📜  hazm - Python (1)

📅  最后修改于: 2023-12-03 15:15:28.904000             🧑  作者: Mango

Hazm - Python

Hazm is a Python library for natural language processing tasks in Persian. It is developed by the Iranian National Science Foundation (INSF). The library includes components for tokenization, stemming, lemmatization, part-of-speech tagging, shallow parsing, and dependency parsing.

Features
  • Tokenization
  • Stemming
  • Lemmatization
  • Part-of-speech tagging
  • Shallow parsing
  • Dependency parsing
Installation

To install hazm, simply use pip:

pip install hazm
Usage
Tokenization

Tokenization is the process of splitting a text into words or subwords. Hazm provides a fast and comprehensive tokenizer for Persian.

from hazm import word_tokenize

text = 'من به مدرسه رفته‌ام.'
tokens = word_tokenize(text)

print(tokens)

Output:

['من', 'به', 'مدرسه', 'رفته\u200cام', '.']
Stemming

Stemming is the process of reducing words to their stems, which are the base or root forms of the words. Hazm supports the Paice-Husk algorithm for stemming in Persian.

from hazm import Stemmer

stemmer = Stemmer()
word = 'روزه‌های'

stemmed_word = stemmer.stem(word)

print(stemmed_word)

Output:

'روز'
Lemmatization

Lemmatization is the process of reducing words to their dictionary or canonical form. Hazm provides a Pythonic lemmatizer called the Lemmatizer.

from hazm import Lemmatizer

lemmatizer = Lemmatizer()
word = 'پسران'

lemmatized_word = lemmatizer.lemmatize(word)

print(lemmatized_word)

Output:

'پسر'
Part-of-speech tagging

Part-of-speech (POS) tagging is the process of assigning a grammatical category to each word in a text. Hazm provides a part-of-speech tagger based on the Hidden Markov Model (HMM).

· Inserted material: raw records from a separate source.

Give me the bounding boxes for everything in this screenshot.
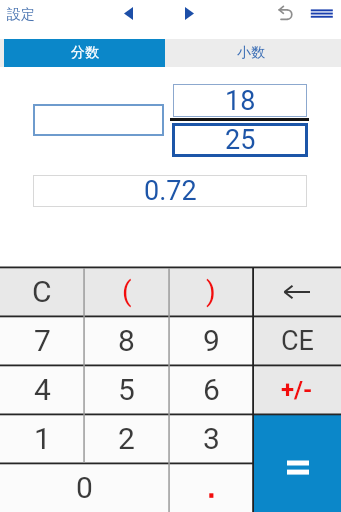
staticText: 3 [203,421,220,456]
button[interactable] [305,0,339,28]
button[interactable]: 小数 [165,39,337,67]
button[interactable] [169,463,253,512]
staticText: 8 [118,323,135,358]
staticText: 6 [203,372,220,407]
button[interactable]: C [0,267,84,316]
button[interactable]: 1 [0,414,84,463]
staticText: ) [206,275,216,308]
staticText: CE [281,325,314,357]
button[interactable] [115,0,143,28]
staticText: +/- [281,376,313,404]
staticText: 分数 [71,44,99,62]
button[interactable]: ) [169,267,253,316]
button[interactable]: 設定 [0,0,60,29]
staticText: 9 [203,323,220,358]
button[interactable]: 18 [173,84,307,117]
button[interactable] [176,0,204,28]
staticText: ( [122,275,132,308]
button[interactable]: 0 [0,463,169,512]
button[interactable] [33,104,164,136]
staticText: 小数 [237,44,265,62]
button[interactable]: 5 [84,365,169,414]
button[interactable]: 7 [0,316,84,365]
button[interactable]: ( [84,267,169,316]
button[interactable]: 4 [0,365,84,414]
button[interactable]: 8 [84,316,169,365]
button[interactable]: 9 [169,316,253,365]
staticText: 25 [225,124,256,156]
staticText: 設定 [7,6,35,24]
button[interactable] [272,0,300,28]
button[interactable]: 3 [169,414,253,463]
staticText: 0.72 [144,175,197,207]
button[interactable]: 分数 [4,39,165,67]
button[interactable]: 25 [172,123,308,157]
button[interactable]: 2 [84,414,169,463]
staticText: 0 [76,470,93,505]
button[interactable]: CE [253,316,341,365]
button[interactable]: +/- [253,365,341,414]
staticText: 5 [118,372,135,407]
button[interactable] [253,267,341,316]
staticText: 7 [34,323,51,358]
staticText: 4 [34,372,51,407]
staticText: C [32,274,52,309]
staticText: 18 [225,85,256,117]
button[interactable] [253,414,341,512]
staticText: 2 [118,421,135,456]
button[interactable]: 6 [169,365,253,414]
staticText: 1 [34,421,51,456]
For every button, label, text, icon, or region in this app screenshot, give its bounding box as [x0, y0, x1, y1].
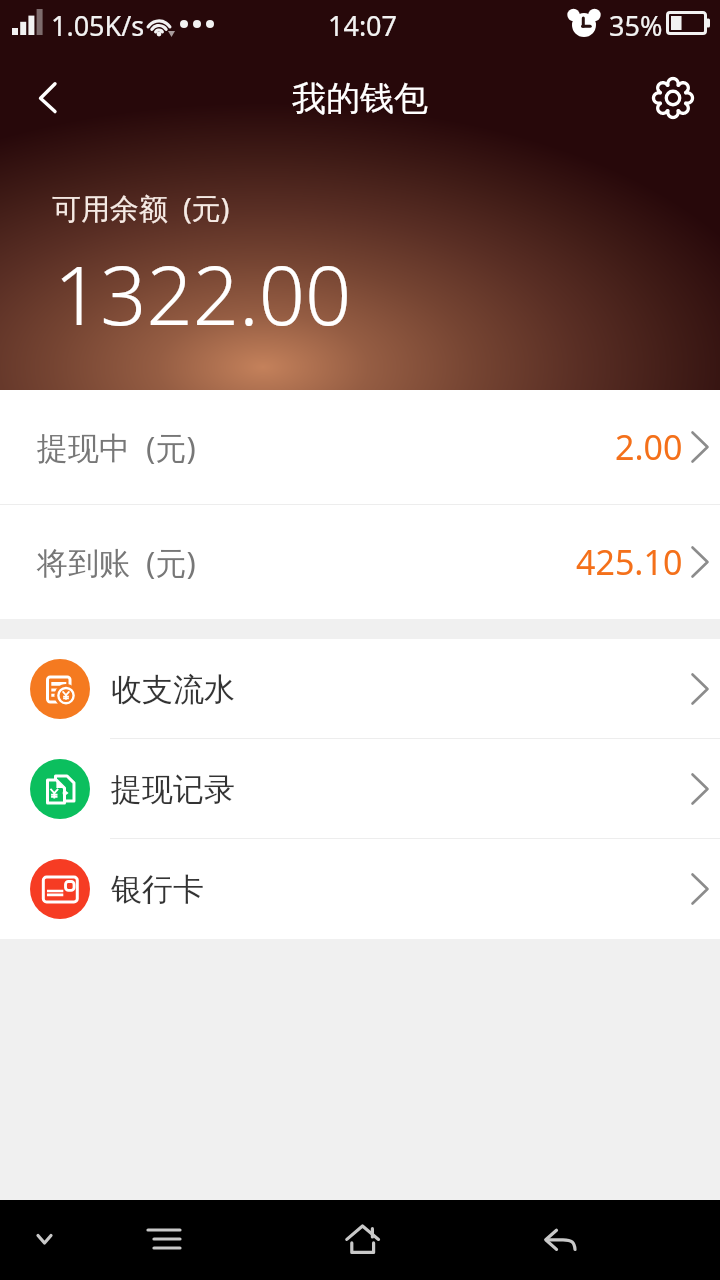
- button[interactable]: Back: [0, 58, 80, 138]
- staticText: 我的钱包: [292, 77, 428, 120]
- button[interactable]: Back: [520, 1200, 600, 1280]
- staticText: 2.00: [615, 424, 683, 470]
- staticText: 银行卡: [111, 870, 204, 909]
- staticText: 收支流水: [111, 670, 235, 709]
- button[interactable]: 将到账 (元): [0, 505, 720, 619]
- button[interactable]: 提现中 (元): [0, 390, 720, 504]
- button[interactable]: Recent apps: [124, 1200, 204, 1280]
- staticText: 425.10: [576, 539, 683, 585]
- button[interactable]: Home: [321, 1200, 401, 1280]
- staticText: 提现中 (元): [37, 426, 196, 468]
- staticText: 14:07: [328, 7, 398, 44]
- staticText: 可用余额 (元): [52, 188, 230, 228]
- staticText: 35%: [609, 7, 663, 44]
- staticText: 将到账 (元): [37, 541, 196, 583]
- staticText: 1322.00: [54, 238, 352, 348]
- button[interactable]: 收支流水: [0, 639, 720, 739]
- button[interactable]: Hide keyboard: [4, 1200, 84, 1280]
- button[interactable]: 提现记录: [0, 739, 720, 839]
- button[interactable]: Settings: [640, 58, 720, 138]
- staticText: 提现记录: [111, 770, 235, 809]
- staticText: 1.05K/s: [51, 7, 145, 44]
- button[interactable]: 银行卡: [0, 839, 720, 939]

from hazm import POSTagger

tagger = POSTagger()
text = 'بهار به خود آمد.'

tagged_text = tagger.tag(word_tokenize(text))

print(tagged_text)

Output:

[('بهار', 'N'), ('به', 'P'), ('خود', 'PRO'), ('آمد', 'V')]
Shallow parsing

Shallow parsing is the process of identifying phrases in a sentence, such as noun phrases and verb phrases. Hazm provides a shallow parser based on the regular expressions.

from hazm import Chunker

chunker = Chunker()
text = 'من به مدرسه رفته‌ام.'

tree = chunker.parse(tagged_text)

print(tree)

Output:

[Tree('NP', [('من', 'PRO')]), Tree('PP', [('به', 'P'), ('مدرسه', 'N')]), Tree('VP', [('رفته\u200cام', 'V')])]
Dependency parsing

Dependency parsing is the process of identifying the grammatical relationships between words in a sentence. Hazm provides a dependency parser based on the Stanford dependency format.

from hazm import DependencyParser

parser = DependencyParser()
text = 'من به مدرسه رفته‌ام.'

tree = parser.parse(tagged_text)

print(tree.tree())

Output:

(ROOT
  (sent
    (NP (PRO من))
    (VP (V رفته‌ام) (PP (P به) (NP (N مدرسه)))) (. .)))
Conclusion

Hazm is a powerful natural language processing library for Persian text. It includes a comprehensive set of features for tokenization, stemming, lemmatization, part-of-speech tagging, shallow parsing, and dependency parsing. Hazm is easy to install and use, and can be a valuable tool for programmers working with Persian language data.